We zip-lined through the Diamanté Forest.
We ATV’d through the streets of Brasilito Village.
We soaked in the beauty of Conchal Beach.
We jet-skied off Flamingo Beach.
Even after giving up coffee for three and a half years, I savored a cup of Costa Rican coffee—because why not?
In Costa Rica, Pura Vida isn’t just a phrase—it’s a way of life. It means embracing simplicity, joy, and the present moment, no matter the circumstances. This year, I learned to live my own version of Pura Vida, letting go of fear, trusting the journey, and finally savoring the life I worked so hard to build.

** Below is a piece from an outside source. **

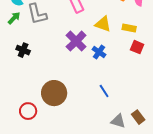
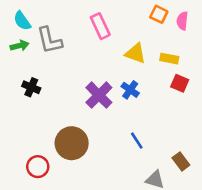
green arrow: (14, 18) -> (20, 46), turned 32
purple cross: (76, 41) -> (99, 95), moved
brown rectangle: (138, 117) -> (181, 161), moved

Heck, I even went cliff diving from four stories high, because if I was going to embrace Pura Vida, I was going all in.
Each of these experiences wasn’t just about letting go of my son as he stepped into adulthood. It was about letting go of the scarcity mindset holding me captive for 39 years. I realized my fears weren’t just about money. I had lived in a scarcity of time. Of control. Of certainty. In doing so, I had almost robbed myself of the most precious moments of this last year of “normal” with my firstborn. In choosing to embrace life instead of fearing it, I felt something I hadn’t in a long time. Freedom. Courage. Excitement.
For the first time, I wasn’t just surviving. I was living. I was blooming.
As I stand at the edge of this new chapter, I still don’t know exactly what’s ahead. The waiting, the uncertainty—it’s all still there. But for the first time, I’m not letting it steal my joy.
This year wasn’t just about preparing my son for his future; it was about preparing me for mine. Learning to trust, to release, to embrace the present. To stop living in fear of “what if” and start living in the beauty of what is.
I don’t have all the answers, but maybe that was never the point. The journey—the growth, the pruning, the blooming—that was the destination all along.